Yesterday, I wrote about Harmony Church‘s forthcoming Block Party and why we’re celebrating on Easter instead of having a church service.
(Fellow Harmonizer and friend Derek has nine more reasons at Missio, including a nifty link back to a blog belonging to yours truly!)
Simply put, it’s all about Jesus. If you believe what we believe (that our sins were paid for on the cross, that Jesus is working in us now to heal us and make us more like him, that we will experience victory over death itself and the world will be put right), then you can’t help but be a little happy. To refuse to do so may be blasphemy.
But what I was thinking about today was a passage from a letter written one by one of Jesus’ earliest followers (and certainly one of the most influential, even in our time):
“For we know that if the tent, which is our earthly home, is destroyed, we have a building from God, a house not made with hands, eternal in the heavens.
For in this tent we groan, longing to put on our heavenly dwelling,
if indeed by putting it on we may not be found naked.
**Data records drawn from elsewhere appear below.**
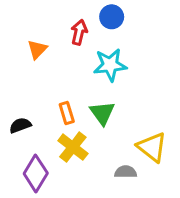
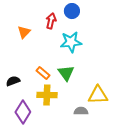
orange rectangle: (67, 113) -> (43, 73), turned -32
yellow cross: (73, 147) -> (47, 95), turned -36
yellow triangle: (152, 147) -> (98, 95), turned -40

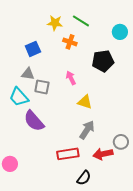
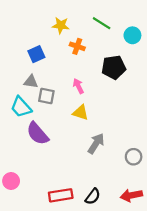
green line: (81, 21) -> (102, 23), moved
yellow triangle: (85, 102) -> (81, 113), moved
red rectangle: (68, 154) -> (61, 195), moved
red arrow: (103, 154) -> (131, 195), moved

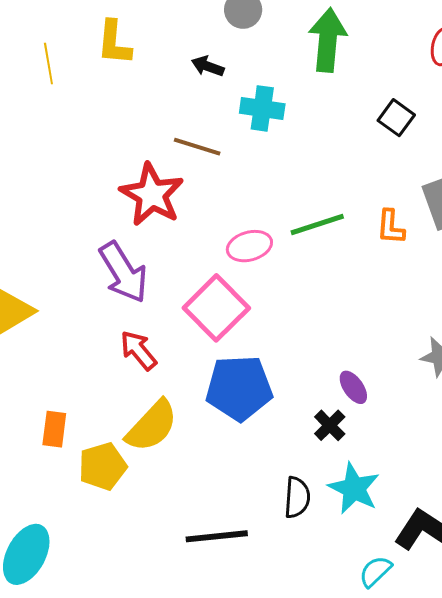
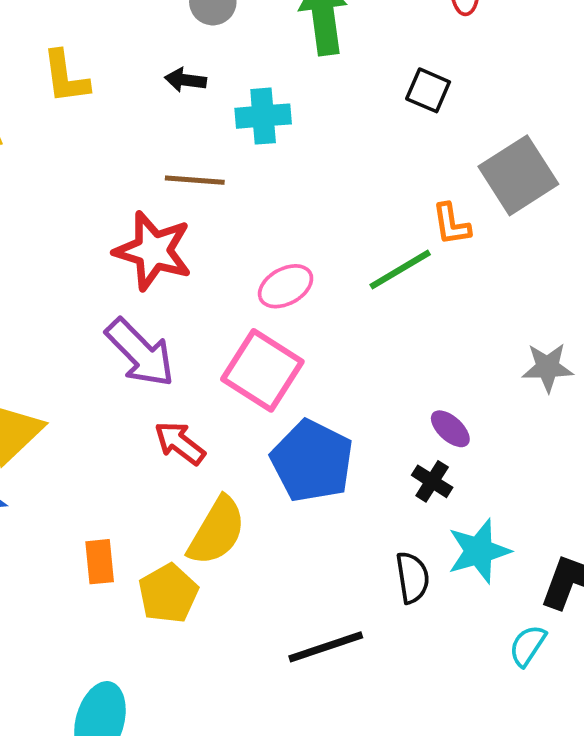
green line: (317, 225) -> (400, 270), moved
blue pentagon: (239, 388) -> (312, 461), turned -30
cyan star: (354, 488) -> (479, 551), turned -30

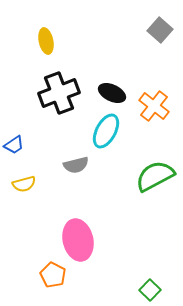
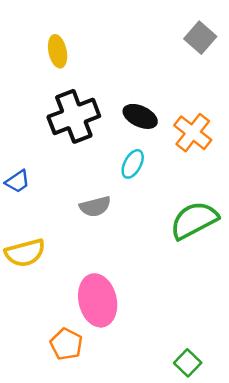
cyan ellipse: (106, 131) -> (133, 164), size x0.7
yellow semicircle: (24, 184) -> (25, 253), moved, size x1.4

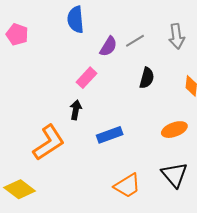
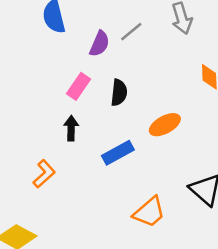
black semicircle: (147, 78) -> (119, 93), moved
orange ellipse: (174, 130) -> (165, 125), moved
orange L-shape: (49, 143) -> (44, 174), size x0.6

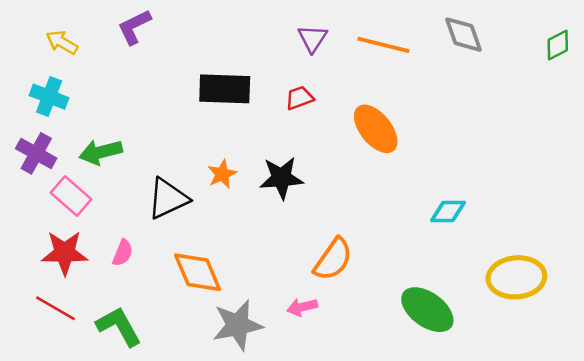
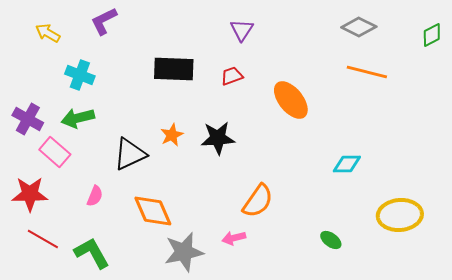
gray diamond: (464, 35) -> (359, 27), turned -44
orange line: (383, 45) -> (367, 72), moved
cyan cross: (49, 97) -> (80, 75), moved
red star: (65, 253) -> (30, 194), moved
green ellipse: (427, 310) -> (331, 240), size x0.5

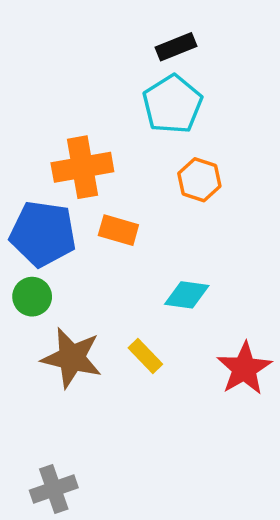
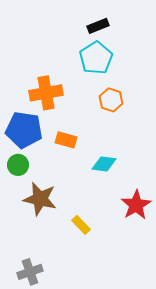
orange rectangle: (118, 230) -> (66, 140), moved
yellow rectangle: (145, 356) -> (81, 225), moved

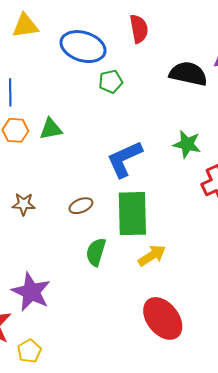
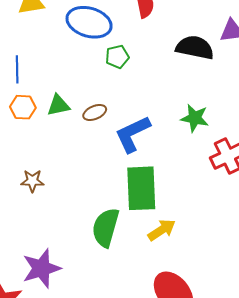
brown ellipse: (81, 206) -> (95, 112), moved
green semicircle: (96, 252) -> (106, 228), size x1.4
purple star: (31, 292) -> (41, 268), turned 30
“For while we are still in this tent, we groan, being burdened-not that we would be unclothed, but that we would be further clothed, so that what is mortal may be swallowed up by life.”
2 Corinthians 5:1-4
Let’s be clear about something: the biblical hope of Christians is not to go off to heaven when we die. It’s the final restoration of this world, of the heavens and the earth; our hope and destiny is bound to this.
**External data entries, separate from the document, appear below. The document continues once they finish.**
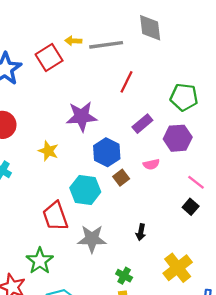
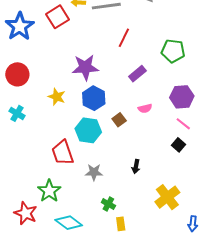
purple hexagon: (178, 138) -> (182, 97), moved
blue hexagon: (107, 152) -> (94, 98), moved
gray star: (92, 239) -> (94, 172), size x0.7
green cross: (124, 276) -> (108, 204), moved

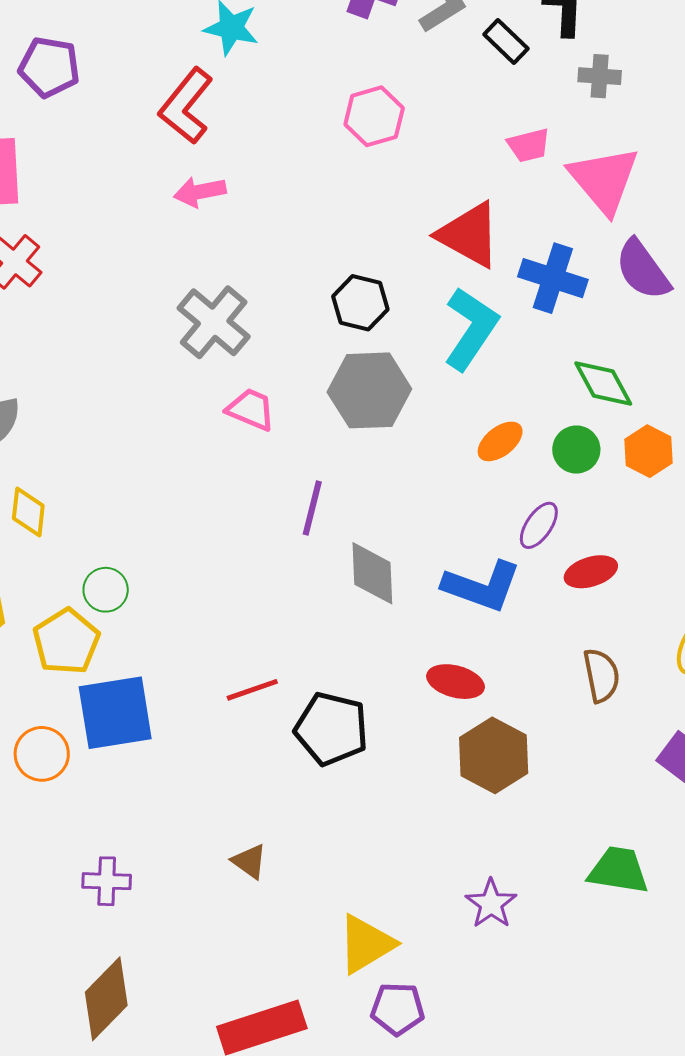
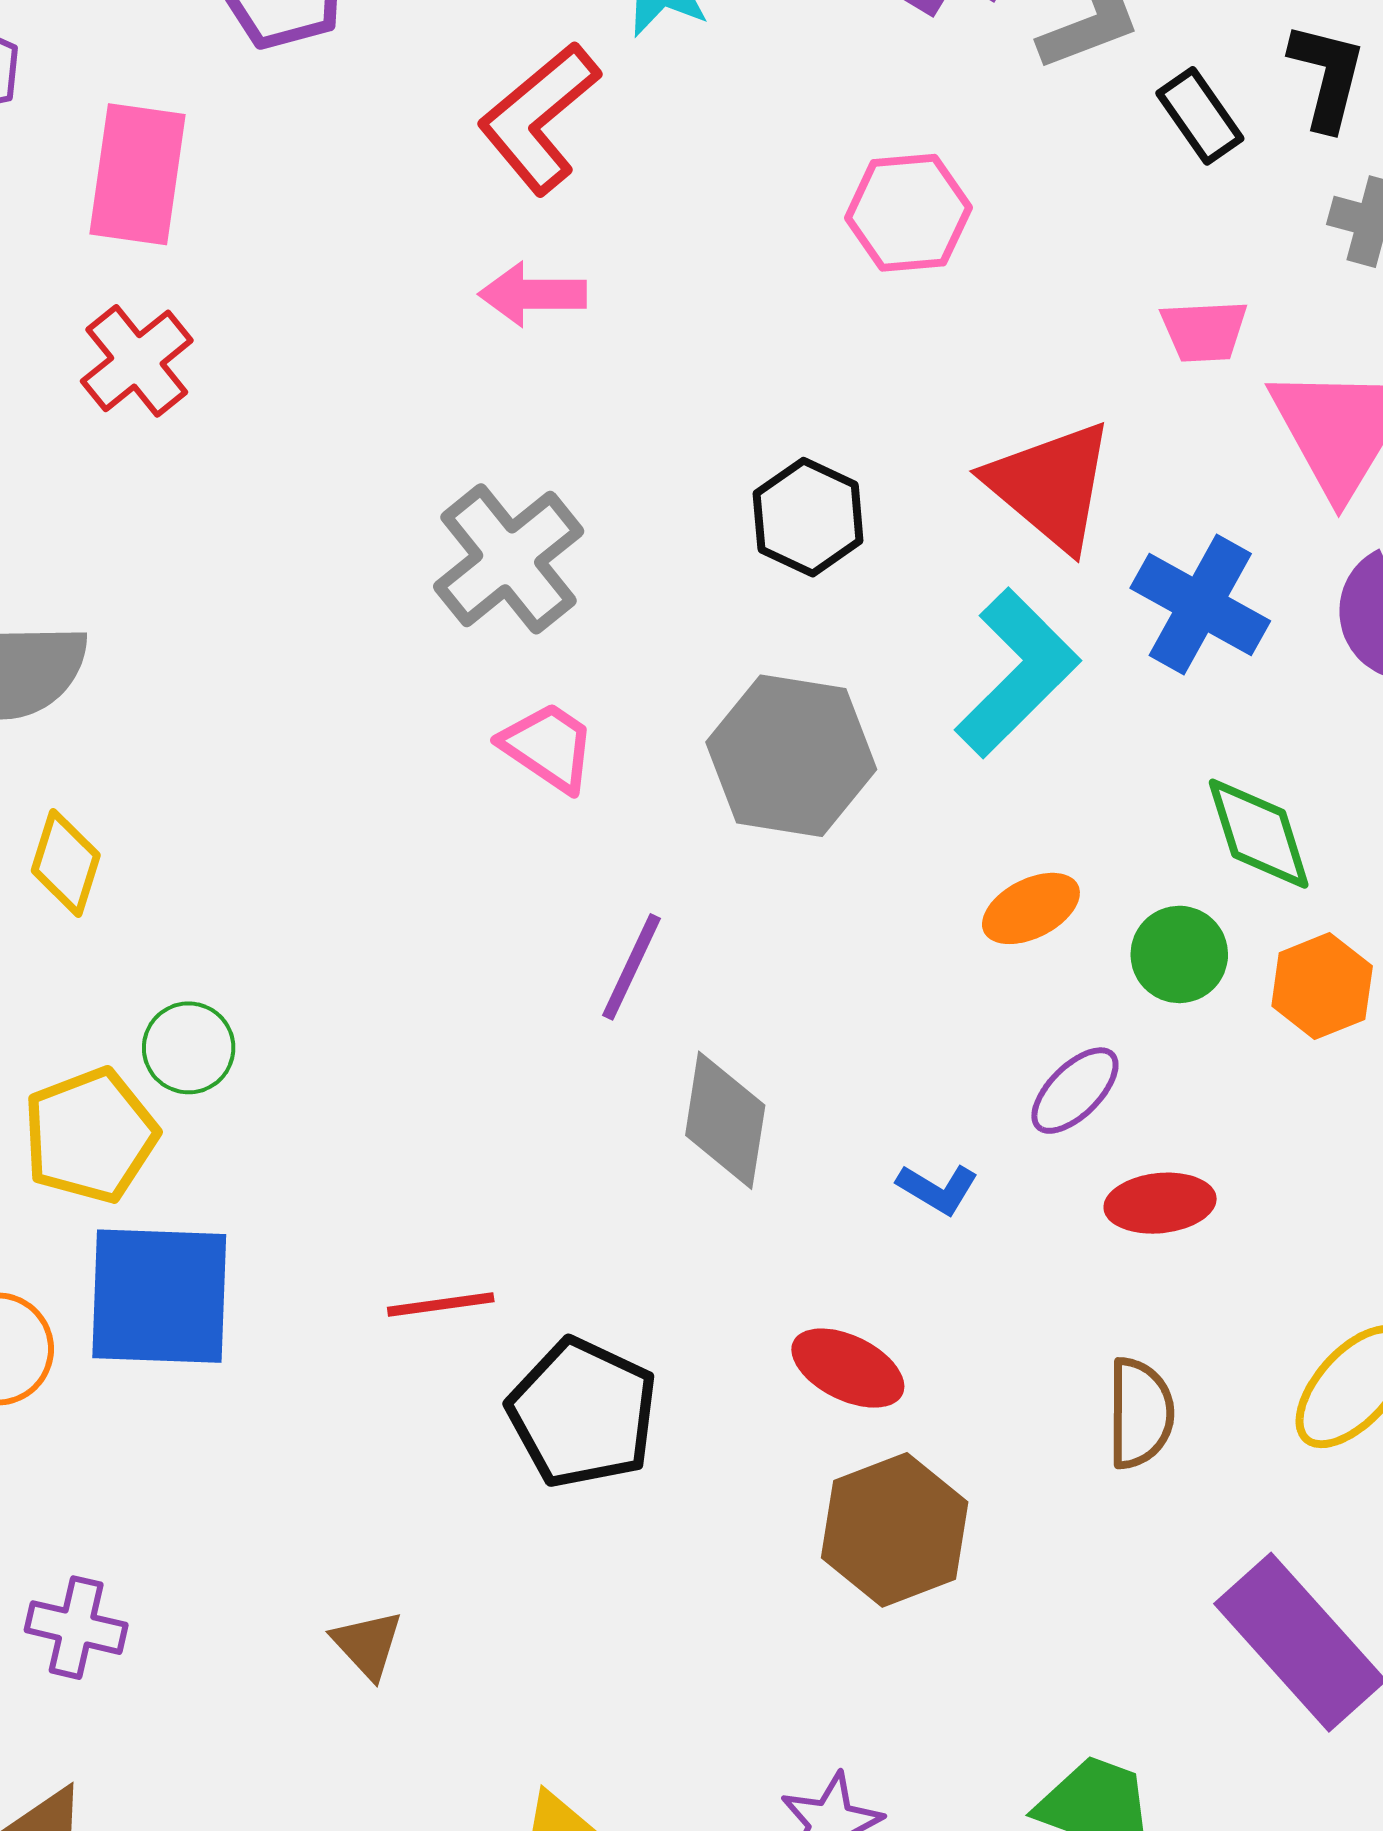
black hexagon: (360, 303) -> (808, 517), moved
blue L-shape: (482, 586) -> (938, 1189), size x0.5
Those in Christ will be resurrected as he was.
We’re not looking to cast aside our physical bodies and float around in a nonphysical world. We’re looking forward to the ultimate healing of our bodies, the purging of any darkness left in us and the victory of death, guaranteed by Christ and promised by his disciples.
When this happens, God the Creator who fashioned us will be God the Magnificent Artist, finishing His masterpiece in His creation and His children**. We’re looking forward to being more ourselves than we’ve ever been before and living in a new world, fully suited to our redeemed bodies.
And we’re looking forward to all sorts of new experiences in the world to come. Seeing colors beyond our imagination. Perfecting forms of travel that can take us to deeper reaches of space. New species of plants and animals. Developing new methods of science to help us understand even more about our world and ourselves.*
Not to mention the lack of war, sickness, child poverty, global starvation, environmental distress, economic upheaval, and death. They’ll all be distant memories of a world that will never be allowed to come back to haunt us.
Because then, those in Christ will have been swallowed up in life and experience the best part of being swallowed up: intimate, eternal friendship with God. Those stains on the present world will have no place in the one to come.
*I’m speculating here, but I wouldn’t put it past our Father to create all new universes for us to go explore in (we’re going to have the time, after all) just to excite us and remind us how glorious and imaginative He really is.
**I do mean “artist.” In Ephesians, Paul refers to us as God’s workmanship, which I understand can also be translated as “poetry.” At this point, Paul is referring to us in the present. God isn’t waiting to love a future, cleaned-up version of you, as Matt Chandler says. God’s work might be not complete in you, but He takes delight in you nonetheless. We’re a messy masterpiece.